Until a new collective bargaining agreement is reached between MLB owners and the MLBPA, players are officially locked out.
One of the immediate fallout effects: the removal of various news stories and images on MLB.com and across the league’s network of official team sites. That felt particularly dystopian, especially considering the stories that remained up to fill in that editorial space.
On team sites, player headshots are gone while coaches and staff remain. pic.twitter.com/pymwUuxyN3
— Awful Announcing (@awfulannouncing) December 2, 2021
It was especially weird to go to a team roster page and see that all the players had been effectively blacked out.
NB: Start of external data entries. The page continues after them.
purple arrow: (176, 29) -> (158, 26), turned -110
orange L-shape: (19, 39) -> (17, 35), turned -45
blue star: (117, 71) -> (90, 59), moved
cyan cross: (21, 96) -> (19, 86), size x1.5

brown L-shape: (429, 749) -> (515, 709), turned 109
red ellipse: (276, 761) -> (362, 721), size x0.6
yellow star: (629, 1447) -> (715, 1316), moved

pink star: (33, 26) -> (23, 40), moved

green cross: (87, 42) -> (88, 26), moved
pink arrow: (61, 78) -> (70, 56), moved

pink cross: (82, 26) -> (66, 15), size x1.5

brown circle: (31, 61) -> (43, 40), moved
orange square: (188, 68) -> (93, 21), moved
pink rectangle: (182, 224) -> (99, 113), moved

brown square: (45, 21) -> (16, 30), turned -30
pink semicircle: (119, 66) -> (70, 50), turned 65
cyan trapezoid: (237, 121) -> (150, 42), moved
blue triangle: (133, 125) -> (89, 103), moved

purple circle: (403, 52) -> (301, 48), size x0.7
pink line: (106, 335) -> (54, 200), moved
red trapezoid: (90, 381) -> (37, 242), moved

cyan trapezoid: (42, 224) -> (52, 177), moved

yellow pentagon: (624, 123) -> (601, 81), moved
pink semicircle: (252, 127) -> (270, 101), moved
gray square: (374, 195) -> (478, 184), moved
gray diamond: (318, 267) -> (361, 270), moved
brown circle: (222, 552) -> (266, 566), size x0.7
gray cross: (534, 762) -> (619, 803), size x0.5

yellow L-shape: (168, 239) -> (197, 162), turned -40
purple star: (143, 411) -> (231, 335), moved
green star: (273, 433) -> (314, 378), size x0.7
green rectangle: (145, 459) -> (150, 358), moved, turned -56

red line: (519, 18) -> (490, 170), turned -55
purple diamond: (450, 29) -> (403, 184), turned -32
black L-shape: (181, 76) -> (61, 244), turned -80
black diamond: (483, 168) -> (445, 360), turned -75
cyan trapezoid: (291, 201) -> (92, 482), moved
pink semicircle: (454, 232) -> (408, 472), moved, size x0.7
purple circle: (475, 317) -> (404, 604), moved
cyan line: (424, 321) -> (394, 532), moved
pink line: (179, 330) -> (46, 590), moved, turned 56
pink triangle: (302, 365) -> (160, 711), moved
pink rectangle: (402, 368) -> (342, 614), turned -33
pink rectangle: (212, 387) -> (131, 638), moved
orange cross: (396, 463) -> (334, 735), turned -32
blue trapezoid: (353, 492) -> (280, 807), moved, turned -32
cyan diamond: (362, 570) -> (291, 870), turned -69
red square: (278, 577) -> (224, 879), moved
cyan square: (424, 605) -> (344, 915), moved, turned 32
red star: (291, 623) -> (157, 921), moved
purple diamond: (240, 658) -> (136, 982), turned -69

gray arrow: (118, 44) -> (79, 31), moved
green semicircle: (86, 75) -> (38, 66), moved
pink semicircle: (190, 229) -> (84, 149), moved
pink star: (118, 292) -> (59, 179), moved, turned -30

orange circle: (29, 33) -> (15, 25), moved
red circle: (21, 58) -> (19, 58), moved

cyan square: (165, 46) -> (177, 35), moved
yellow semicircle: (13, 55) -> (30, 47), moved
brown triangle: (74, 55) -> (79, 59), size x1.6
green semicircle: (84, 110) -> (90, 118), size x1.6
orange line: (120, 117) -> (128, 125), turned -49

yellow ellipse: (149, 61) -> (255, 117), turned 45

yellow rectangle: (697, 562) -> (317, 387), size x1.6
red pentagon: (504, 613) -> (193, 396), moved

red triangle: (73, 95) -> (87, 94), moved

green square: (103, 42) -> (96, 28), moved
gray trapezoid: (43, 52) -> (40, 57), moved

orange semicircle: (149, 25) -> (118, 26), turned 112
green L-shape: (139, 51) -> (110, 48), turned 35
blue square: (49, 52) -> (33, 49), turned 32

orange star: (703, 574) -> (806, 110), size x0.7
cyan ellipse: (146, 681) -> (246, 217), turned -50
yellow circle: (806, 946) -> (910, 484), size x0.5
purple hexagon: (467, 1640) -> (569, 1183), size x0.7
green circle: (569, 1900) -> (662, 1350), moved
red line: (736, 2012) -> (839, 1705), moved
Every current player according to MLB right now: https://t.co/qiis5VXYho pic.twitter.com/9bpqsFmRIz
— Carter Williams (@cwilliamsKSL) December 2, 2021
The league offered an explanation for this with an official statement:
You may notice that the content on this site looks a little different than usual. The reason for this is because the Collective Bargaining Agreement between the players and the league expired just before midnight on Dec. 1 and a new CBA is currently being negotiated between the owners and the MLBPA.
Until a new agreement is reached, there will be limitations on the type of content we display. As a result, you will see a lot more content that focuses on the game’s rich history. Once a new agreement is reached, the up-to-the minute news and analysis you have come to expect will continue as usual.
While it seems petty, it’s at least slightly motivated by a desire to limit exposure legally:
According to the league, in order to comply with federal labor law during the lockout, MLB is making every effort to not use players’ names, images or likenesses for promotional, advertising or other commercial purposes. https://t.co/4BU2ALf4sY
— Mark Feinsand (@Feinsand) December 2, 2021
But, well, it still feels fairly petty, right? Not to mention the fact that it happened minutes after the lockout officially began. That meant the league had been preparing for this outcome; surely editorial content and player photos were not super high on the emergency lockout chart, which meant this was very much not an emergency lockout. It was at the very least heavily anticipated from ownership’s side, if not outright preordained.
Rays homepage at 11:58 p.m. vs 12:20 a.m. pic.twitter.com/OyX98fvAGj
— Timothy Burke (@bubbaprog) December 2, 2021
Hopefully this doesn’t end up dragging on through the start of the season, and hopefully the players can achieve a more equitable arrangement in the end.